Tip #5: Always, always store your work on GitHub

Push your code and key results at least once a day. Believe me, you don’t want to be that one student who lost everything because of a disk crash, a stolen laptop or that “funny” classmate aka Unix guru who told you that typing “sudo rm -rf /” would solve all your problems.

Two out of these three purely hypothetical examples actually happened during our class.

Tip #6: Be ambitious, overstretch it, but only so far

There is no learning within the comfort zone, so if the bootcamp doesn’t hurt every now and then, you’re not paying attention and/or not making much progress. Then again, beware of setting unrealistic project goals: the deadline at the end of the bootcamp is real, and cannot be postponed.

Therefore, design your final project in such a way that the solution will be based on low-risk technologies you know you master. Complement this foundation with newly acquired skills and techniques that you feel comfortable applying during the bootcamp. Finally, top it off with a fancy technique or crazy idea. Just make sure that this cherry on the cake is dispensable — you never know the odds/gods are against you.

Applied to my own final project:

  • Foundation: RESTful API, end-to-end solution, GitHub, Python, JSON, object-oriented programming, agile process.
  • Novelties: pandas/numpy, serialization and deployment of trained logistic regression model; D3 visualization of money flows; Supervised Latent Dirichlet Allocation (SLDA)
  • Cherry on the cake: browser integration via Google Chrome extension (written in JavaScript).

Tip #7: Be agile

To further reduce risk while making steady progress, apply a number of well-known principles from Agile development:

  • Tackle the highest-risk problems first.
  • Work in short iterations of 3-5 days each; make sure you have a working Minimum Viable Product to show at the end of each one.
  • Use so-called stubs to replace complex functionality in your first iteration, so that the end-to-end solution chain is never broken.
  • Apply test-driven development.

Applied to my project:

  • I started with an explorative iteration in which I tested if a crucial but external C++ software package for SLDA would work at all — it did.
  • In the second iteration, the RESTful API hid a stub function that returned a score that was randomly generated, but in the right JSON format.
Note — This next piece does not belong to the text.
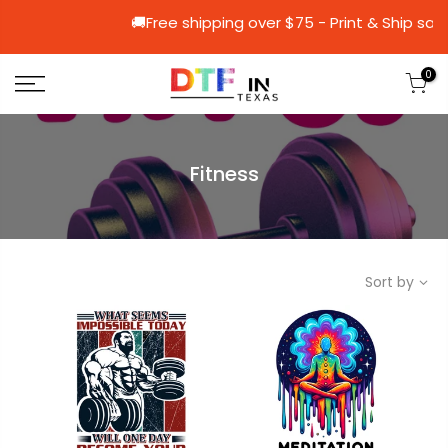
🚚Free shipping over $75 - Print &
0
Fitness
Sort by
This way, all interfaces between the solution components were successfully tested end-to-end right from the start. After that, I “only” needed to fill in the blanks.
  • My initial idea was to visualize the loan prediction score in a Javascript gauge widget. Since I couldn’t get it to work, and the functionality was non-essential, I ditched this idea quite quickly.
  • 80% of all code developed in the the explorative iteration was reorganized into separate Python classes, with a quite comprehensive number of test cases.
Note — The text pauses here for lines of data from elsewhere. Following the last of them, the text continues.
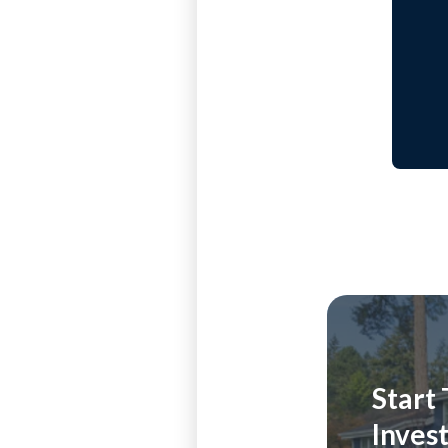
Start
Inves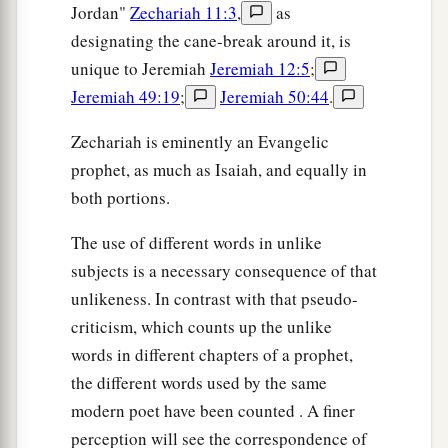
Jordan"
Zechariah 11:3
,
as
designating the cane-break around it, is
unique to Jeremiah
Jeremiah 12:5
;
Jeremiah 49:19
;
Jeremiah 50:44
.
Zechariah is eminently an Evangelic
prophet, as much as Isaiah, and equally in
both portions.
The use of different words in unlike
subjects is a necessary consequence of that
unlikeness. In contrast with that pseudo-
criticism, which counts up the unlike
words in different chapters of a prophet,
the different words used by the same
modern poet have been counted . A finer
perception will see the correspondence of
Tip #8: Whenever possible, take shortcuts

By definition, the most efficiently performed piece of work is the one you choose not to do. When picking my final project, the availability of a comprehensive snapshot of historical Kiva data was a major decision factor. It meant that I didn’t need to spend (read: waste) my own development and the machine’s downloading time on web scraping. Having done web scraping many times before, there was no learning argument either.

Therefore: be pragmatic. Cut the waste.

Tip #9: Avoid dependencies

Dependencies on external parties, customers, data deliveries, knowledge gaps, unreliable cloud services, etc. are all risks: whenever possible, try to avoid them. Focus on what works for you, and don’t rely (too much) on external factors that you cannot control. If you must rely on an external piece of code or data, make sure to take away that risk first.
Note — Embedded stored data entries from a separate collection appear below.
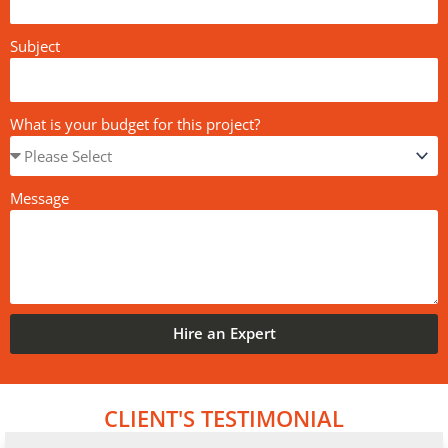
Subject
What is your budget for this project?
Message
Hire an Expert
CLIENT'S TESTIMONIAL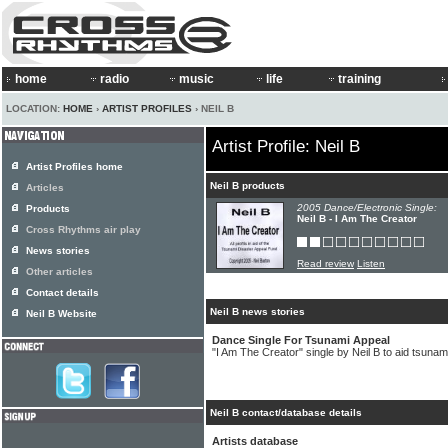
home
radio
music
life
training
LOCATION:
HOME
›
ARTIST PROFILES
› NEIL B
Artist Profile: Neil B
Artist Profiles home
Neil B products
Articles
2005 Dance/Electronic Single:
Products
Neil B - I Am The Creator
Cross Rhythms air play
News stories
Read review
Listen
Other articles
Contact details
Neil B news stories
Neil B Website
Dance Single For Tsunami Appeal
"I Am The Creator" single by Neil B to aid tsunami
Neil B contact/database details
Artists database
In my project, I decided not to contact Kiva.org before the work was completed (I am talking to them now). By doing so, I may have missed an opportunity to work on the most important problem they have, but I also gained a lot of time, and had total freedom.

Tip #10: Remember Oscar Wilde

“The only thing to do with good advice is to pass it on. It is never of any use to oneself.”

(source: BrainyQuote)

To all current and future students: enjoy the pain - and don’t forget to have some fun in between!